這是一個穿著青色長衫的女子,她個子高挑,面若冰霜,一雙寒眸卻有金光流過,看起來年齡不會比蘇暄他們大多少,但氣場卻是十足。

從表面看來,這是個神族。長衫是男子的衣裝,但她著身卻不突兀,腰板挺直,明明是個修行習武之神,卻硬要穿著讀書者的裝扮。

在偽裝嗎?

這是蘇暄的第一想法,她也不知道腦子裏又怎麽冒出這些知識的,該不會控制著【光陰】的那個家夥一直跟在身邊吧?

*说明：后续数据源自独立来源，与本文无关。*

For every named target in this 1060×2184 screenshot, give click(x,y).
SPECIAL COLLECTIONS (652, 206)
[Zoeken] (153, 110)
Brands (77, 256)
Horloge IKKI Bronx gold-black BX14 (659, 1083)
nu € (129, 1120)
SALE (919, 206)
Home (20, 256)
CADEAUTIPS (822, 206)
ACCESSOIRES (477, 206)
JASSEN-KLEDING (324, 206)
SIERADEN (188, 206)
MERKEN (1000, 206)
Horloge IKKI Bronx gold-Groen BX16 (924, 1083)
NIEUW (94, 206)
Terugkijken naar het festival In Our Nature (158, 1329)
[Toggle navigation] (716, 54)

“慕小姐這不是說笑麽?”務者立刻變了臉色,笑容也消失了。

被稱作慕小姐的神對著蘇暄三人用沄語道:“你們來了,從沄洲過來,還是得花上不少時間吧?”她的語氣比起對務者,親和了一些。

雖然摸不著頭腦,也擔心這是不是另一個陷阱,但現下的情況不容猶豫,顧安再也朝她用沄語回道:“風州還是與婪州不同,那裏的住店很多,也不似...”

“見我之前,還去婪州了麽?”女子也是沒想到,楞了一下,而後搖了搖頭,“也是,難得從沄洲出來,四處走走倒也不錯。”

兩個務者這會兒算是放下心了,額頭上也冒出了點汗。這個慕小姐脾氣不像是一般神族那樣,但她是那位上者帶過來的,身份是有保障的。

“為何要這樣質詢?”蘇暄這會兒也回過神來了,她雖然不會沄語,但是會審時度勢,立刻用合語問務者。

“望江城的生客不多,最近風聲挺緊的,還請多擔待。”那個務者趕忙賠笑,雖說神妖混居在一起,但不知怎麽,妖族天然會懼怕神族一些,如果不是因為神性情寡淡,而魔獸鬼三族和妖族也不對頭,妖族也不會同意風州的劃分。

風聲緊?怎麽會呢?不應該的...難道他們不在乎這個?

三個人腦袋裏都冒出了這個問題,但一個人也不會問出口,這不是神族的風格。

“三個房間,謝謝。”顧安再摸出錢幣,等著務者說出價錢。

“慕小姐那層的房間已經沒了,給三位安排三樓的可以嗎?要住幾天呢?”

今天是十五,他們十九得去破夏門看看情況,這裏距破夏門還是不遠,十八出發為好。

想到這裏,顧安再剛要開口,忽然想到這慕小姐不是自己等人的“朋友”嗎?這個時間...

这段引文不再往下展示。